La logique: vérité et validité

B L A N C H E
Considérons le syllogisme traditionnel
Tout homme est mortel Socrate est homme (1) Donc Socrate est mortel
Il est clair d’abord que la validité d’un tel raisonnement n’est nullement liée au personnage sur qui il porte: si ce raisonnement est valable pour Socrate, il le serait aussi bien pour Platon, pour Alcibiade, ou pour n’importe qui. Nous pouvons donc y remplacer le nom de Socrate par une lettre x jouant le rôle d’une variable indéterminée, et marquant seulement la place pour le nom d’un homme quelconque. Et même, il n’est pas nécessaire que ce soit un nom d’homme: car si j’écris « Bucéphale ou «l’Himalaya» , ma mineure assurément sera une proposition fausse et ma conclusion risquera donc de le devenir aussi, mais mon raisonnement n’en demeurera pas moins valable, en ce sens que si les deux prémisses étaient vraies, nécessairement la conclusion le serait aussi. Cette variable x, qui représente un individu quelconque, nous l’appellerons une variable individuelle. Nous pouvons donc écrire notre raisonnement sous cette forme plus schématique:
Tout homme est mortel
x est homme (2) Donc x est mortel
Faisons un second pas. La validité de ce raisonnement ne dépend pas non plus des concepts qui y figurent: homme, mortel. Il est donc permis de les remplacer par d’autres sans faire perdre de sa force au raisonnement. Pour marquer cette possibilité, je substituerai, là aussi, aux mots qui les désignent, des lettres symboliques, f, g, aptes à représenter des concepts quelconques : ce sont des variables conceptuelles. D’où cette nouvelle présentation
Tout f est g
x est f (3) Donc x est g
[…] Nous n’avons plus affaire qu’à un schéma de raisonnement ou, si l’on veut, à un moule à raisonnements, qui donnera un raisonnement lorsqu’on y coulera une matière. Seulement, quelle que soit cette matière,
le raisonnement sera bon, parce que sa validité ne dépend que de la forme du moule, qui demeure invariante.

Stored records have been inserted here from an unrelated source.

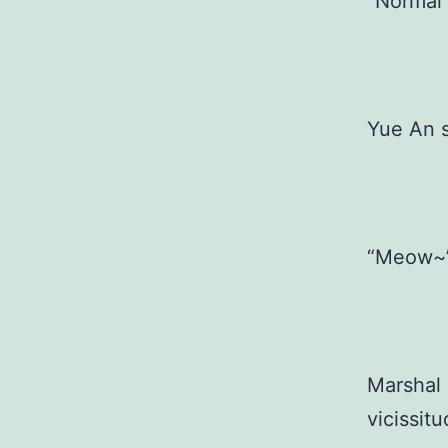
“Normal
Yue An sh
“Meow~
Marshal 
vicissitu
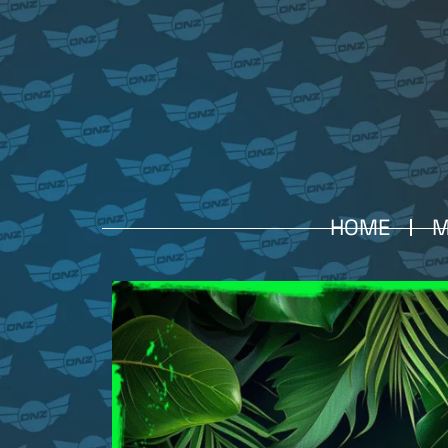
HOME
M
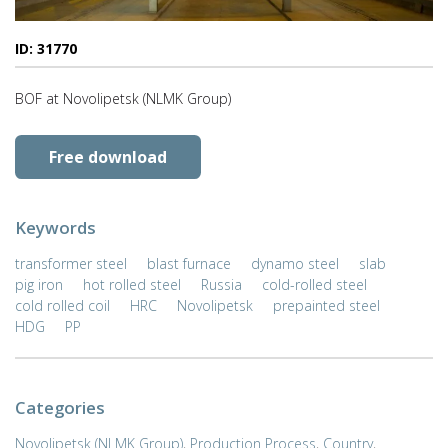
ID: 31770
BOF at Novolipetsk (NLMK Group)
Free download
Keywords
transformer steel
blast furnace
dynamo steel
slab
pig iron
hot rolled steel
Russia
cold-rolled steel
cold rolled coil
HRC
Novolipetsk
prepainted steel
HDG
PP
Categories
Novolipetsk (NLMK Group)
,
Production Process
,
Country
,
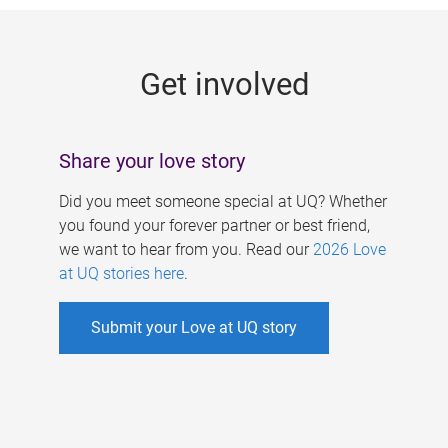
g
e
Get involved
s
Share your love story
Did you meet someone special at UQ? Whether
you found your forever partner or best friend,
we want to hear from you. Read our
2026 Love
at UQ stories here
.
Submit your Love at UQ story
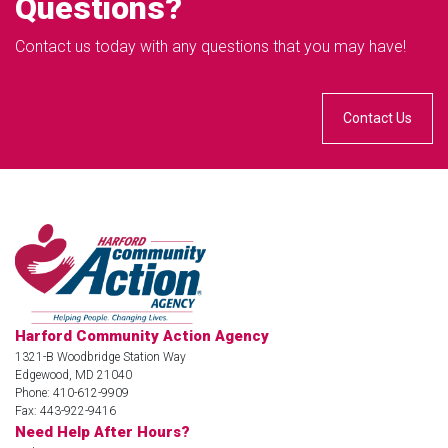
Questions?
Contact us today with any questions that you may have!
Contact Us
Harford Community Action Agency
1321-B Woodbridge Station Way
Edgewood, MD 21040
Phone: 410-612-9909
Fax: 443-922-9416
Need Help After Hours?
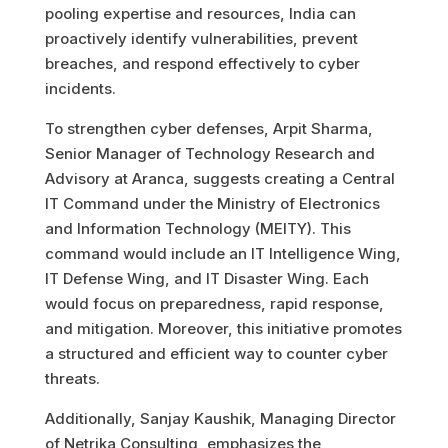
pooling expertise and resources, India can
proactively identify vulnerabilities, prevent
breaches, and respond effectively to cyber
incidents.
To strengthen cyber defenses, Arpit Sharma,
Senior Manager of Technology Research and
Advisory at Aranca, suggests creating a Central
IT Command under the Ministry of Electronics
and Information Technology (MEITY). This
command would include an IT Intelligence Wing,
IT Defense Wing, and IT Disaster Wing. Each
would focus on preparedness, rapid response,
and mitigation. Moreover, this initiative promotes
a structured and efficient way to counter cyber
threats.
Additionally, Sanjay Kaushik, Managing Director
of Netrika Consulting, emphasizes the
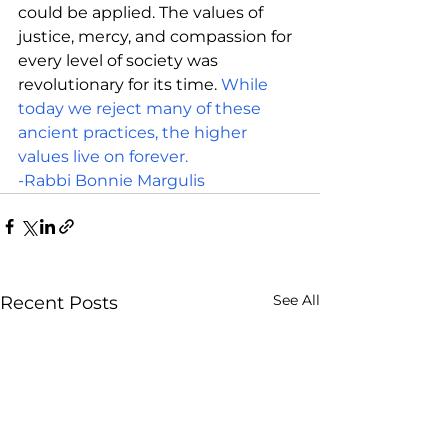
could be applied. The values of 
justice, mercy, and compassion for 
every level of society was 
revolutionary for its time. 
While 
today we reject many of these 
ancient practices, the higher 
values live on forever.
-Rabbi Bonnie Margulis
See All
Recent Posts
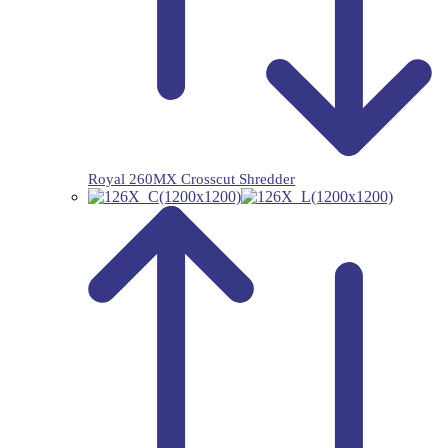
Royal 260MX Crosscut Shredder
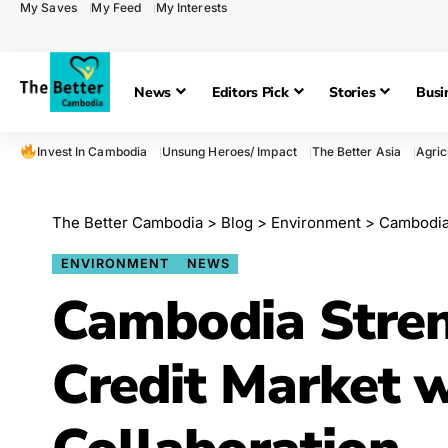
My Saves
My Feed
My Interests
News
Editors Pick
Stories
Busi
Invest In Cambodia
Unsung Heroes/ Impact
The Better Asia
Agric
The Better Cambodia
>
Blog
>
Environment
>
Cambodia S
ENVIRONMENT
NEWS
Cambodia Stre
Credit Market 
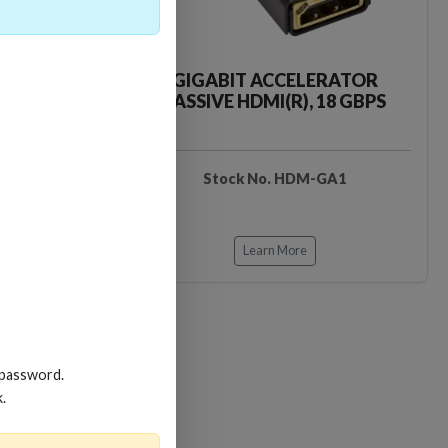
CKER TOOL
GIGABIT ACCELERATOR
PASSIVE HDMI(R), 18 GBPS
EDIDB3
Stock No. HDM-GA1
Learn More
 password.
k.
Loading…
Loading…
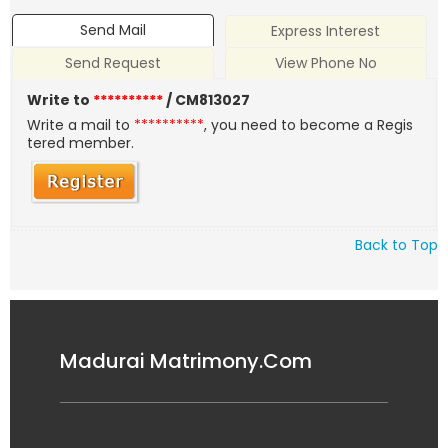
Send Mail
Express Interest
Send Request
View Phone No
Write to
**********
/ CM813027
Write a mail to
**********
, you need to become a Regis
tered member.
Back to Top
Madurai Matrimony.Com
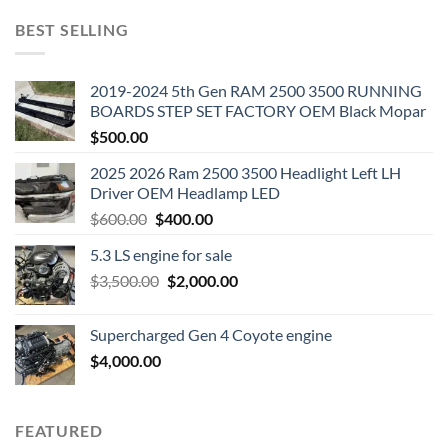
BEST SELLING
2019-2024 5th Gen RAM 2500 3500 RUNNING
BOARDS STEP SET FACTORY OEM Black Mopar
$
500.00
2025 2026 Ram 2500 3500 Headlight Left LH
Driver OEM Headlamp LED
Original
Current
$
600.00
$
400.00
price
price
5.3 LS engine for sale
was:
is:
Original
Current
$
3,500.00
$600.00.
$
2,000.00
$400.00.
price
price
was:
is:
Supercharged Gen 4 Coyote engine
$3,500.00.
$2,000.00.
$
4,000.00
FEATURED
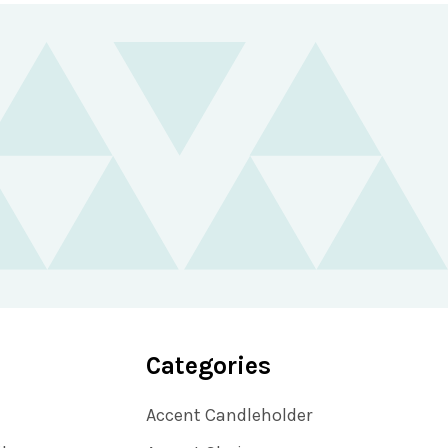
Categories
Accent Candleholder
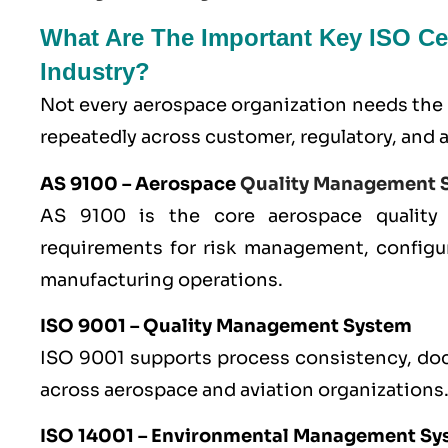
What Are The Important Key ISO Cer
Industry?
Not every aerospace organization needs the 
repeatedly across customer, regulatory, and 
AS 9100
– Aerospace
Quality Management 
AS 9100 is the core aerospace quality
requirements for risk management, configu
manufacturing operations.
ISO 9001
– Quality Management System
ISO 9001 supports process consistency, doc
across aerospace and aviation organizations
ISO 14001
– Environmental Management Sy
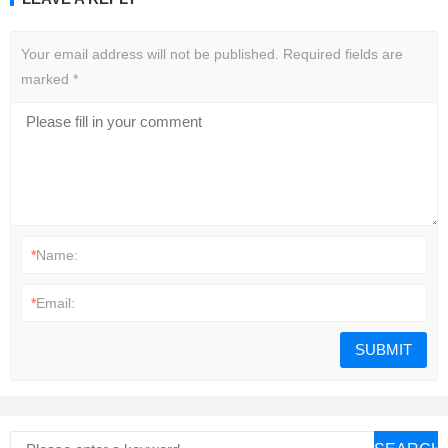
Your email address will not be published.
Required fields are
marked
*
*
Name:
*
Email:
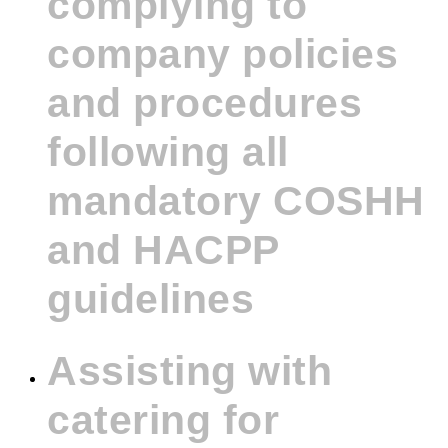
complying to
company policies
and procedures
following all
mandatory COSHH
and HACPP
guidelines
Assisting with
catering for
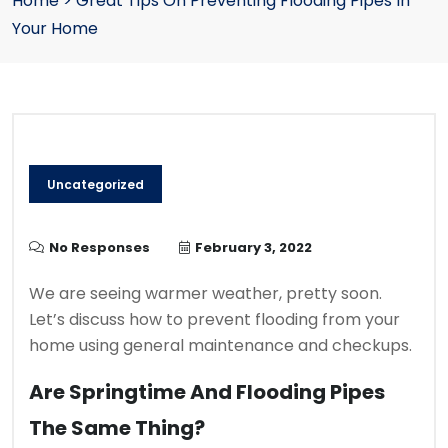
Home
>
Great Tips On Preventing Flooding Pipes In
Your Home
Uncategorized
No Responses
February 3, 2022
We are seeing warmer weather, pretty soon.
Let’s discuss how to prevent flooding from your
home using general maintenance and checkups.
Are Springtime And Flooding Pipes
The Same Thing?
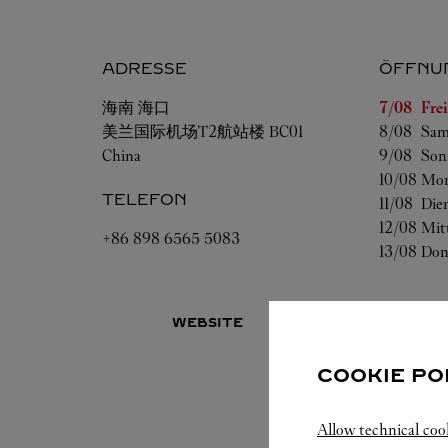
ADRESSE
ÖFFNU
Wochenta
海南
海口
7/08 
Fre
美兰国际机场T2航站楼 BC01
8/08 
Sam
China
9/08 
Son
10/08 
Mon
TELEFON
11/08 
Die
12/08 
Mit
+86 898 6565 5083
13/08 
Don
WEBSITE
COOKIE PO
Allow technical coo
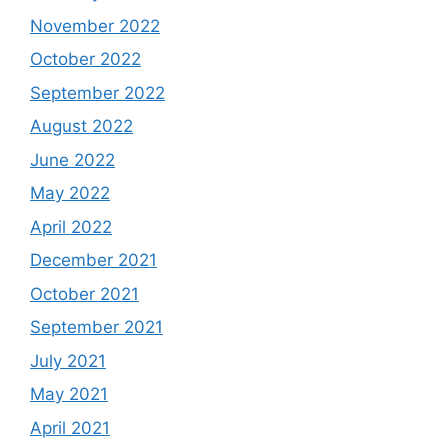
November 2022
October 2022
September 2022
August 2022
June 2022
May 2022
April 2022
December 2021
October 2021
September 2021
July 2021
May 2021
April 2021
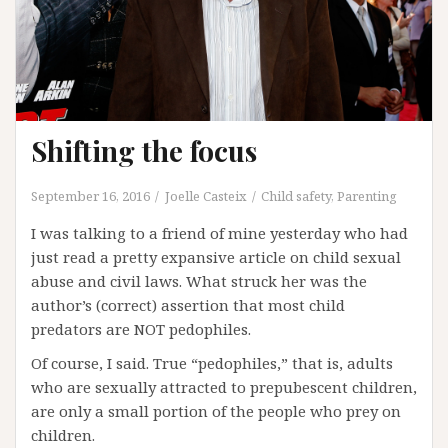
Shifting the focus
September 16, 2016
Joelle Casteix
Child safety
,
Parenting
I was talking to a friend of mine yesterday who had
just read a pretty expansive article on child sexual
abuse and civil laws. What struck her was the
author’s (correct) assertion that most child
predators are NOT pedophiles.
Of course, I said. True “pedophiles,” that is, adults
who are sexually attracted to prepubescent children,
are only a small portion of the people who prey on
children.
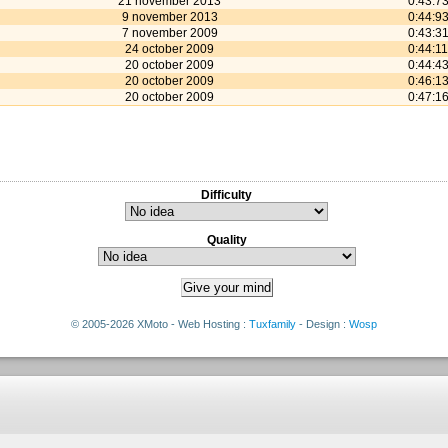
21 november 2013
0:43:7
9 november 2013
0:44:9
7 november 2009
0:43:3
24 october 2009
0:44:11
20 october 2009
0:44:4
20 october 2009
0:46:1
20 october 2009
0:47:1
Difficulty
Quality
© 2005-2026 XMoto - Web Hosting :
Tuxfamily
- Design :
Wosp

On voit en quel sens on peut parler de la forme d’un raisonnement. Mais on voit aussi qu’avec cette forme, la notion de vérité semble avoir disparu. D’une part, notre schéma de raisonnement n’est pas plus susceptible de vérité que ne l’était le raisonnement initial, il est seulement, comme lui, susceptible de validité : la vérité et la fausseté ne peuvent convenir qu’aux propositions elles-mêmes, non à la manière de les organiser. […]
Pour retrouver la notion de vérité, il faut passer de la forme inférenteille du raisonnement à l’implication qui lui correspond […] Si tout fest g et si x est f, alors x est g
Cette formule peut-elle être encore qualifiée de vraie? […]
Oui […] en ce sens que, contrairement aux trois schémas propositionnels précédents, celui-ci donnera une proposition vraie quelles que soient les valeurs qu’on assigne à ses variables. Cela ne fait qu’exprimer, en langage d’implication, ce que nous exprimions tantôt en langage d’inférence quand nous disions que la validité d’une inférence est indépendante de son contenu. On dira, par abréviation, qu’une telle formule est toujours vraie. C’est ce genre de vérité, qu’on appelle tautologique, qui constitue la vérité formelle ou, comme on peut aussi la qualifier, la
vérité logique.
Robert Blanché, Introduction à la logique contemporaine, Éd. Armand Colin, 1968, pp. 10-13.